Data provided START

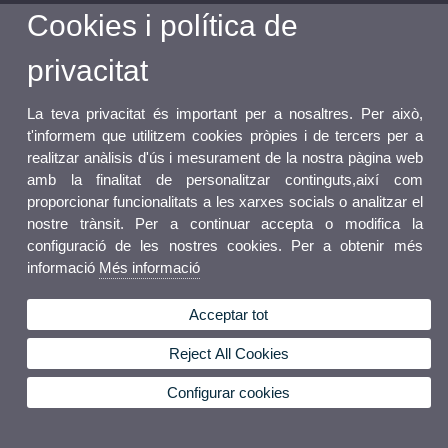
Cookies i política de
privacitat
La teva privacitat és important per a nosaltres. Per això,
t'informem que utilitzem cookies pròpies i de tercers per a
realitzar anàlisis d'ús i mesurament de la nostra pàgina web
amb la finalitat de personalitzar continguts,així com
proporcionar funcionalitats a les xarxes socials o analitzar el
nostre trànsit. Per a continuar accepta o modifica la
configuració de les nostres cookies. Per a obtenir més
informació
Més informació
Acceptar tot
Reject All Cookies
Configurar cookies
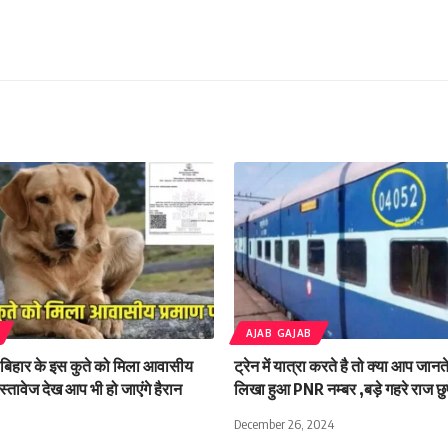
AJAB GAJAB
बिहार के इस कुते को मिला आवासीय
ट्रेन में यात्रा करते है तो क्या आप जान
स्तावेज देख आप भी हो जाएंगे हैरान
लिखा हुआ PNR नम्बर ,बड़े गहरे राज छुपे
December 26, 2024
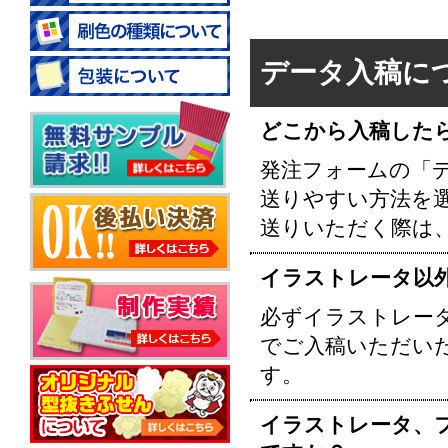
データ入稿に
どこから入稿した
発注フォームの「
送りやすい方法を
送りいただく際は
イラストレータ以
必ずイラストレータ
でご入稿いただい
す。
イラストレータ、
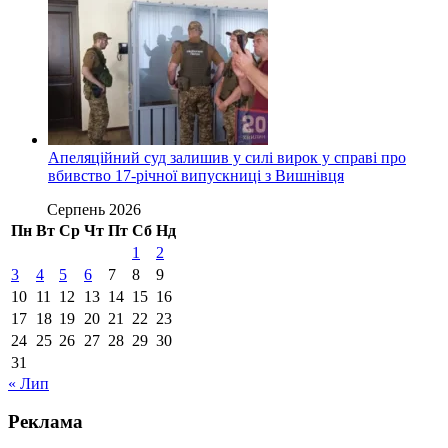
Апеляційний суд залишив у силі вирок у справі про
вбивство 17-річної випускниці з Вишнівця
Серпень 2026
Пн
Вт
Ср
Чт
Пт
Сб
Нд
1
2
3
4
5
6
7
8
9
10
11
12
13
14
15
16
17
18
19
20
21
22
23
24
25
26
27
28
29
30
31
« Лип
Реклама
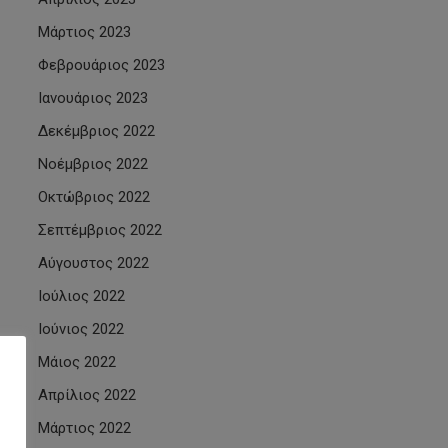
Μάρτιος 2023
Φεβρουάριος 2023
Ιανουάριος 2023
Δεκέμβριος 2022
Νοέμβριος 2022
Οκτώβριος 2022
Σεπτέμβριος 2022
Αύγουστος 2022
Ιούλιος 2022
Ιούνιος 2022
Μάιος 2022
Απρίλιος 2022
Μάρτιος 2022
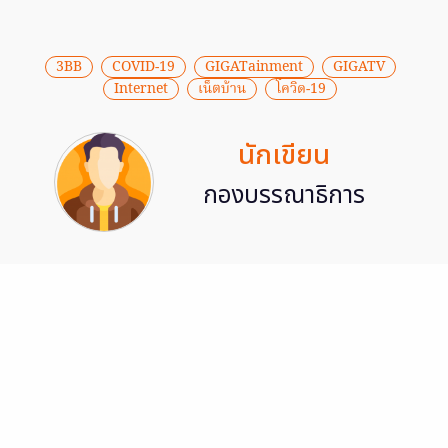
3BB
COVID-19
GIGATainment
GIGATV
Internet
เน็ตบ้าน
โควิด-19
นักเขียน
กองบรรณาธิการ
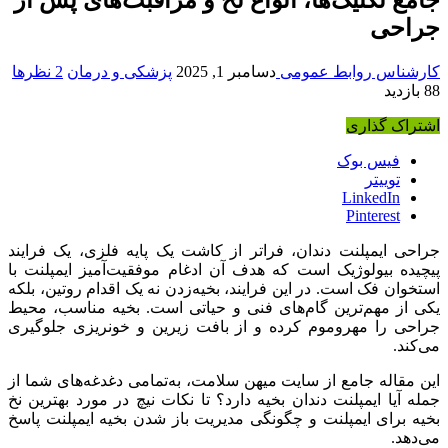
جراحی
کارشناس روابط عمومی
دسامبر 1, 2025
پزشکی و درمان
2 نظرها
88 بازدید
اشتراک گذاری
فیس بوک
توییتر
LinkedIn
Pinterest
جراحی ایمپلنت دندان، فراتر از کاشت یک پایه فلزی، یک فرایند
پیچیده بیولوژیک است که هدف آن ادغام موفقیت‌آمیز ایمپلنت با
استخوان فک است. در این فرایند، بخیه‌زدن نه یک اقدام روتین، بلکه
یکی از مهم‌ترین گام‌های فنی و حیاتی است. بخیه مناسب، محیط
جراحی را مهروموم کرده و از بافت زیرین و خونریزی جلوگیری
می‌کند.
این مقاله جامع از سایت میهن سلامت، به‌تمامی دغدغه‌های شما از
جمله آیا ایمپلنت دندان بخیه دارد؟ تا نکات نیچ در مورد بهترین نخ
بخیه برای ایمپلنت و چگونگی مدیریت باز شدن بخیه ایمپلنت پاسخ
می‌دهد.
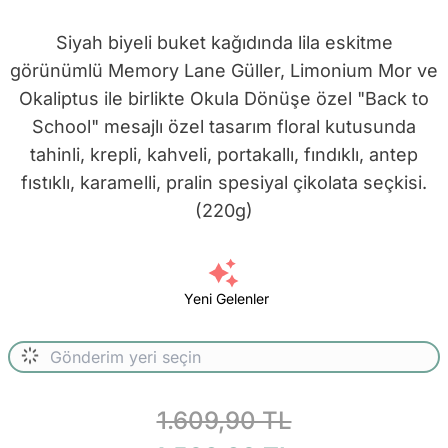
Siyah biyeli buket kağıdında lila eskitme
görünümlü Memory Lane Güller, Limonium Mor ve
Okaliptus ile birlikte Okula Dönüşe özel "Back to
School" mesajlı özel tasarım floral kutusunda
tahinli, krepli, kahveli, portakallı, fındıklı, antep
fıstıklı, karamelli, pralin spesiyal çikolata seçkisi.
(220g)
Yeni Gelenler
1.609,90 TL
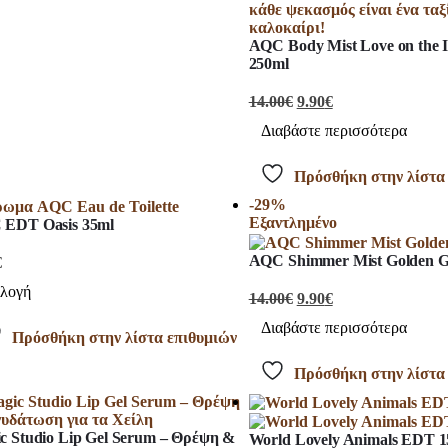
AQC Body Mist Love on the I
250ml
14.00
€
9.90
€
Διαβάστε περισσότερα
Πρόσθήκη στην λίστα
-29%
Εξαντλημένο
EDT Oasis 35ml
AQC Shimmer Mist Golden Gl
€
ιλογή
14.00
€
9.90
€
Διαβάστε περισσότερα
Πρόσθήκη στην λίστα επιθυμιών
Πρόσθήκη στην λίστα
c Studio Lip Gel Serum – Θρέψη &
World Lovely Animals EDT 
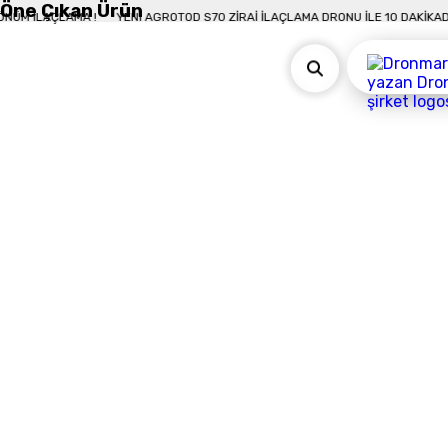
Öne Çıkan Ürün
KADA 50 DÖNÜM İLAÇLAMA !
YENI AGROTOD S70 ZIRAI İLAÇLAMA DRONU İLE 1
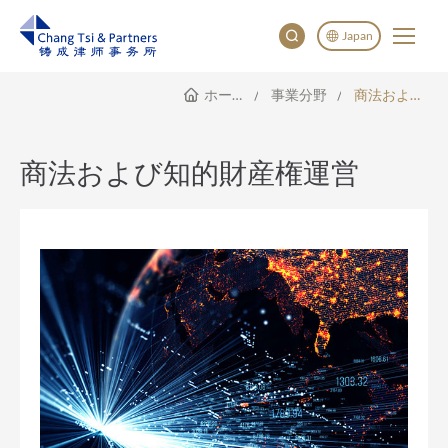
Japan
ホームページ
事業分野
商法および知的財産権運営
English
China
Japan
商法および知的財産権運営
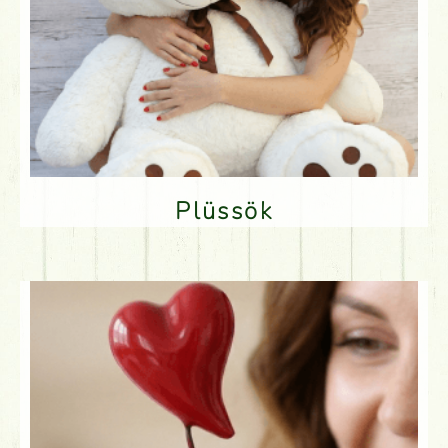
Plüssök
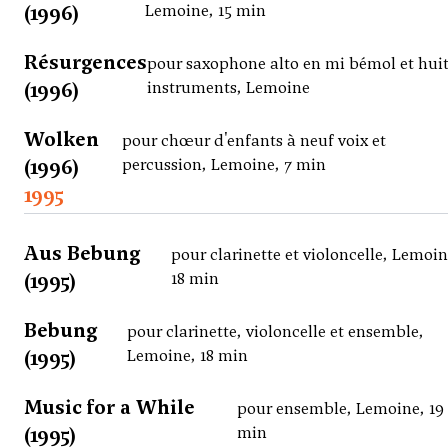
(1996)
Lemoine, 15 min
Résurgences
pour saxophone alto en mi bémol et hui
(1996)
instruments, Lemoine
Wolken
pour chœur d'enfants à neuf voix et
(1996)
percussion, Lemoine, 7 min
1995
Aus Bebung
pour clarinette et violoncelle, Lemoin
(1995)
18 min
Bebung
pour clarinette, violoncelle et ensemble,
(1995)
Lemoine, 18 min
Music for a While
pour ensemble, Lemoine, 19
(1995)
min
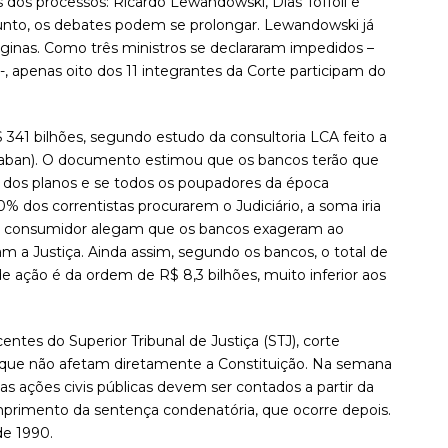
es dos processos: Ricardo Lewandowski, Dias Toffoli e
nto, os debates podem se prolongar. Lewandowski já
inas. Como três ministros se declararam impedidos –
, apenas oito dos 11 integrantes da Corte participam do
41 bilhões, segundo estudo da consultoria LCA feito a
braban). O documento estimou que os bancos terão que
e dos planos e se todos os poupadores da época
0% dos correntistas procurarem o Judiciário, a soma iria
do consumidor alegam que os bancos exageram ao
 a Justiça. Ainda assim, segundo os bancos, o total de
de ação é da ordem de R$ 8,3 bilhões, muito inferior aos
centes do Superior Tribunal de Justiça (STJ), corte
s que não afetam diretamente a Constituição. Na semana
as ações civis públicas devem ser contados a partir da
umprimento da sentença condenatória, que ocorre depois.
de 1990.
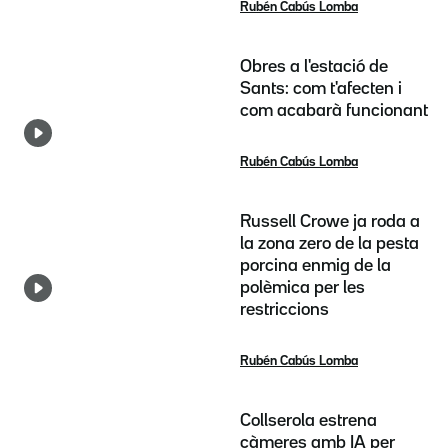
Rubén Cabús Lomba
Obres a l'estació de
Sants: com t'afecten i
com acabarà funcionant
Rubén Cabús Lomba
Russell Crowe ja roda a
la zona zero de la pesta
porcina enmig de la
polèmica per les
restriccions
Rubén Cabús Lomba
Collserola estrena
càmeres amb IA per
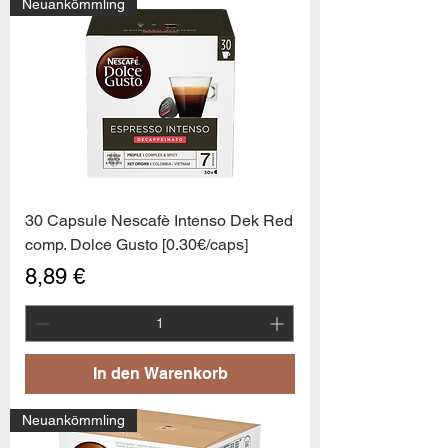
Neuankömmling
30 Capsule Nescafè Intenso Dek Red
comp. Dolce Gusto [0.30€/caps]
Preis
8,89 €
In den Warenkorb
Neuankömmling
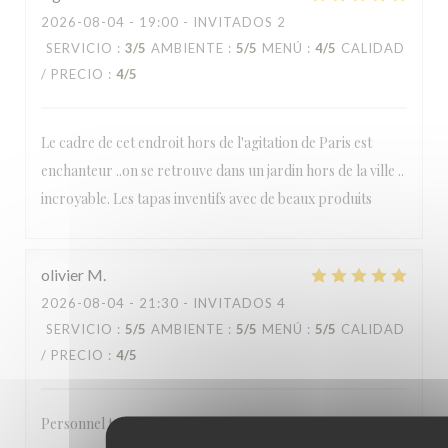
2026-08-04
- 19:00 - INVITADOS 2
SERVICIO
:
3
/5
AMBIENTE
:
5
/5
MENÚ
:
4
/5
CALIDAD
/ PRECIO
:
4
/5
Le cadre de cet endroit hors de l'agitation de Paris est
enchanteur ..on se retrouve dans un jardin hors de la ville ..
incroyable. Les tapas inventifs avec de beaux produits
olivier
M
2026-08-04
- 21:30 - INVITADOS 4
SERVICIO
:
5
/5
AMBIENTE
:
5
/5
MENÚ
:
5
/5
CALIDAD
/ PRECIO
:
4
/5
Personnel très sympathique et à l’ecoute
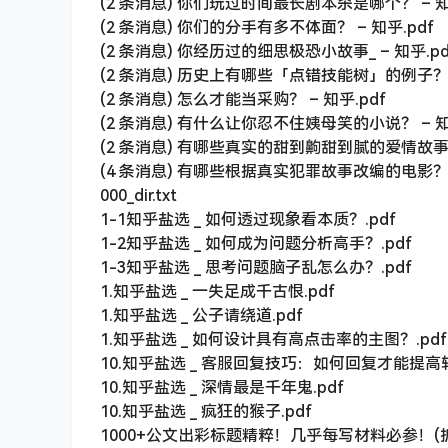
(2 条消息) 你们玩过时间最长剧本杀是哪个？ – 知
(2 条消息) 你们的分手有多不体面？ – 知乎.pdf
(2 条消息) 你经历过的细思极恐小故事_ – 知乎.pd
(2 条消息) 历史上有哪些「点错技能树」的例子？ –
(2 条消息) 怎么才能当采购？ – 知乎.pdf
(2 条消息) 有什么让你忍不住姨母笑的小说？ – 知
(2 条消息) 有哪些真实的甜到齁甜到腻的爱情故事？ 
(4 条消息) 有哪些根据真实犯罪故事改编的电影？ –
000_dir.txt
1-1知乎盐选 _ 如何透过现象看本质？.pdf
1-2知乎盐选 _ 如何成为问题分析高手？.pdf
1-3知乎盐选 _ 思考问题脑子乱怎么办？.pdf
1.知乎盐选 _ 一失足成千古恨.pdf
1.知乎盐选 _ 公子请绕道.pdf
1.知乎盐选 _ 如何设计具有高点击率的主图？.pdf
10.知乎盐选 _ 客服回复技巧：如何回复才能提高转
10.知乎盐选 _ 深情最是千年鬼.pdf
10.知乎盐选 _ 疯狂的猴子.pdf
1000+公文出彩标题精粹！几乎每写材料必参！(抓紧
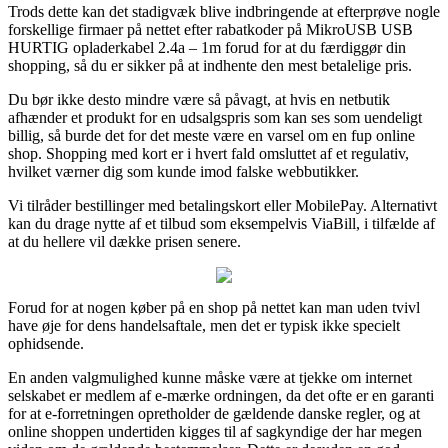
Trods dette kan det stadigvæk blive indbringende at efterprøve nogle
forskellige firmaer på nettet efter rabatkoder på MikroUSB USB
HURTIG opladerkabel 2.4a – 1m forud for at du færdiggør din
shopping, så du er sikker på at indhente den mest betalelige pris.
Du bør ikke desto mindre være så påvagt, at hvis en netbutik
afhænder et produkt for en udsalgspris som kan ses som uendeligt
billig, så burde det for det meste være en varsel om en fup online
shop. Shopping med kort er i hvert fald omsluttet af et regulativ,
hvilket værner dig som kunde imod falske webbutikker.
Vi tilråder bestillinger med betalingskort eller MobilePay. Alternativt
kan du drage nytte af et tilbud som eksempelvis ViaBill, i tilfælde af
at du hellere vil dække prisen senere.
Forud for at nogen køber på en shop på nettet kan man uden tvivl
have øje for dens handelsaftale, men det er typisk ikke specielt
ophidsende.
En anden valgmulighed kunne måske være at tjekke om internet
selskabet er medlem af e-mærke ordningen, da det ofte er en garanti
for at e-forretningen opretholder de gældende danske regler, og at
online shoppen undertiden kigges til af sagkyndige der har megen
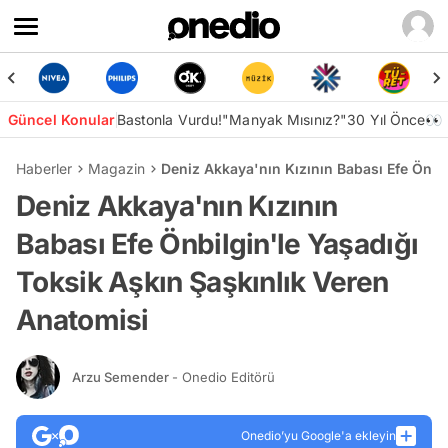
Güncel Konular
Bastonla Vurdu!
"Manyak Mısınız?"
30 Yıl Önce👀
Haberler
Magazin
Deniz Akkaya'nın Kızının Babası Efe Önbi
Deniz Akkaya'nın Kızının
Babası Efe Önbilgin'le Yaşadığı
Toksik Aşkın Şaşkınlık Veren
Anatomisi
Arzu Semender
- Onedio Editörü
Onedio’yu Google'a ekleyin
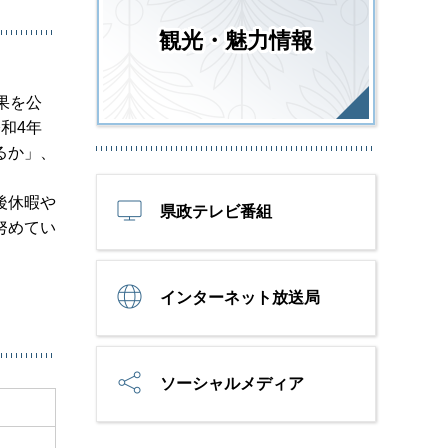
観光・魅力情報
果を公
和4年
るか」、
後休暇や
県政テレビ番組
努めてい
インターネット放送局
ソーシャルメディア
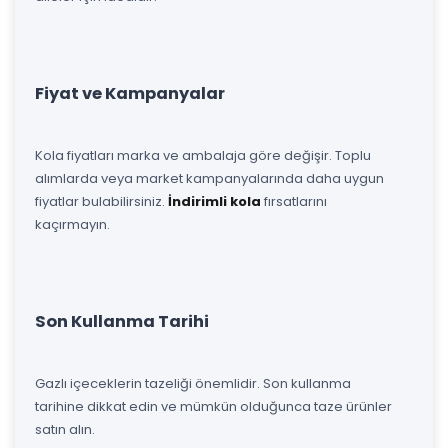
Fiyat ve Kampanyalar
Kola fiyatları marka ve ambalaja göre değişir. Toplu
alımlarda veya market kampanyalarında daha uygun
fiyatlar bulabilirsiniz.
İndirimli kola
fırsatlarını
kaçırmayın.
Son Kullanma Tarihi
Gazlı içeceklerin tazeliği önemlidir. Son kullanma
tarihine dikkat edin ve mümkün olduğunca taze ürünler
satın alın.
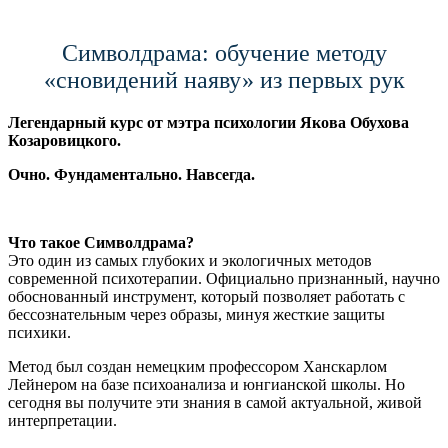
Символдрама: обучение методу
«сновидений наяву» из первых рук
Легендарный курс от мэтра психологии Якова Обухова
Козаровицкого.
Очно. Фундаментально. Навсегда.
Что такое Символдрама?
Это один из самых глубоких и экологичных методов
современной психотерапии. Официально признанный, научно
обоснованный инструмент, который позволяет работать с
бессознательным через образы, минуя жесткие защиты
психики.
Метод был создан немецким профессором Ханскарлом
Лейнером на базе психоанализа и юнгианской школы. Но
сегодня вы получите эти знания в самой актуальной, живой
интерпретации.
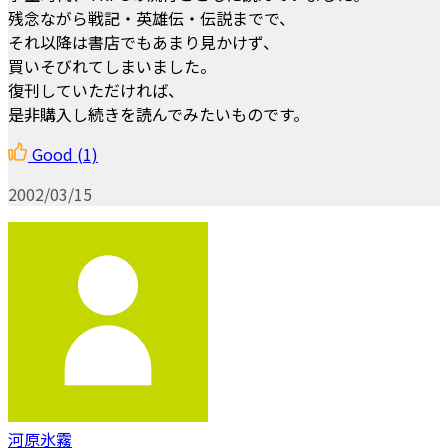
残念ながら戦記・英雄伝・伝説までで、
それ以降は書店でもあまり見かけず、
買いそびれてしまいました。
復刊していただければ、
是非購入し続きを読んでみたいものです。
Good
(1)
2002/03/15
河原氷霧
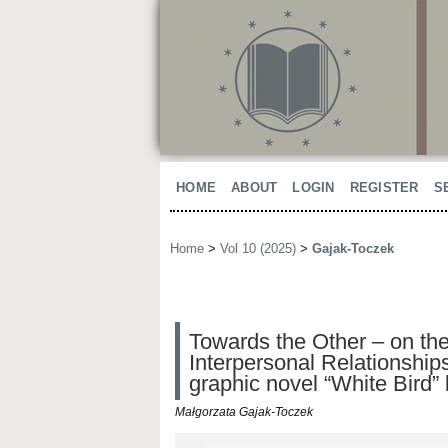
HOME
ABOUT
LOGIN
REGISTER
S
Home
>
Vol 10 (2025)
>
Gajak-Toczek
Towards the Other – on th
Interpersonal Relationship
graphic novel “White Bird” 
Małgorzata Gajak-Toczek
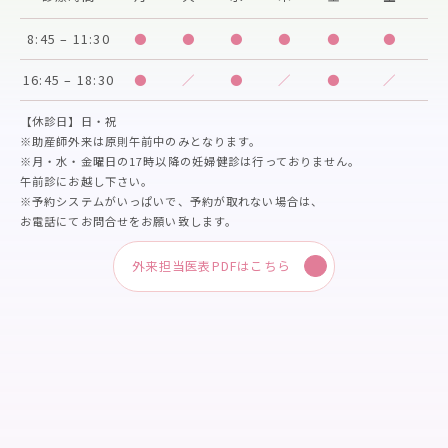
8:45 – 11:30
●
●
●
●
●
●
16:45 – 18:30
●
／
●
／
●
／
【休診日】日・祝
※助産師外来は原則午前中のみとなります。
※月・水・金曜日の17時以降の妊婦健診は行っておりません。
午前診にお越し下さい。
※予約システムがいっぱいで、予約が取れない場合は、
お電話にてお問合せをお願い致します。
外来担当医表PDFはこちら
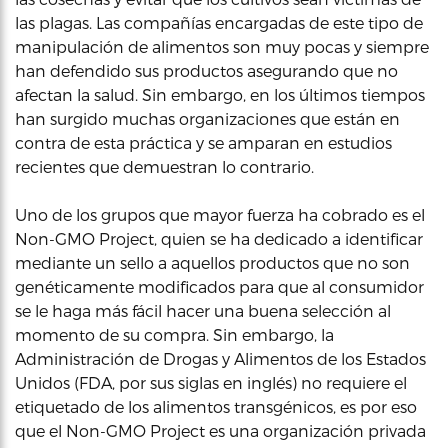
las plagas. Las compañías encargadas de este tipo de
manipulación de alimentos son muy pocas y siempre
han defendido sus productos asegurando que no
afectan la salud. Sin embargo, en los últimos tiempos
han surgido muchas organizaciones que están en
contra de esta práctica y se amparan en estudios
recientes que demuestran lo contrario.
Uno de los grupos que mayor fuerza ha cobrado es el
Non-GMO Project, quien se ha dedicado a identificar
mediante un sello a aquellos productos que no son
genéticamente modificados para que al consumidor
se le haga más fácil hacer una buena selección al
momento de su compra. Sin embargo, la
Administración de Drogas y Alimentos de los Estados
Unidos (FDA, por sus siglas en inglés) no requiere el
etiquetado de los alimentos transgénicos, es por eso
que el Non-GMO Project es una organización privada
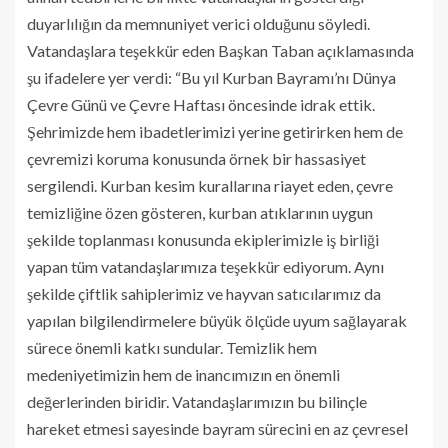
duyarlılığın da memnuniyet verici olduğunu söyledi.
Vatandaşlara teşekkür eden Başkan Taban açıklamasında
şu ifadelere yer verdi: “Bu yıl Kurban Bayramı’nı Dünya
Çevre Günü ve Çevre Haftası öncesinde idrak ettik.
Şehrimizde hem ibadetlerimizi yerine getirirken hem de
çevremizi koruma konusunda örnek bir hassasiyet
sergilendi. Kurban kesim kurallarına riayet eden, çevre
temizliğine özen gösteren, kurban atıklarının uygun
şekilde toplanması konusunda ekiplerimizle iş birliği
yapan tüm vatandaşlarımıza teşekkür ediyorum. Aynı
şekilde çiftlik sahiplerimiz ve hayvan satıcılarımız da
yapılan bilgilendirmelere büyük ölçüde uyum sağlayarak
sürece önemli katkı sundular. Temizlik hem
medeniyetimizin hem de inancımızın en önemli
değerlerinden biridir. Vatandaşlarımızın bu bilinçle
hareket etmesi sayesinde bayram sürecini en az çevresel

Data provided END

# Goal of the exercise:
Above are some entries. Restate word for word the lines from the one holding "این مقاله جامع" through the one holding "EDT Oasis 35ml", but not the pictures.

# Response to this task:
این مقاله جامع از سایت میهن سلامت، به‌تمامی دغدغه‌های شما از
جمله آیا ایمپلنت دندان بخیه دارد؟ تا نکات نیچ در مورد بهترین نخ
بخیه برای ایمپلنت و چگونگی مدیریت باز شدن بخیه ایمپلنت پاسخ
می‌دهد.
Siyah biyeli buket kağıdında lila eskitme
görünümlü Memory Lane Güller, Limonium Mor ve
Okaliptus ile birlikte Okula Dönüşe özel "Back to
School" mesajlı özel tasarım floral kutusunda
tahinli, krepli, kahveli, portakallı, fındıklı, antep
fıstıklı, karamelli, pralin spesiyal çikolata seçkisi.
(220g)
Yeni Gelenler
1.609,90 TL
AQC Body Mist Love on the I
250ml
14.00
€
9.90
€
Διαβάστε περισσότερα
Πρόσθήκη στην λίστα
-29%
Εξαντλημένο
EDT Oasis 35ml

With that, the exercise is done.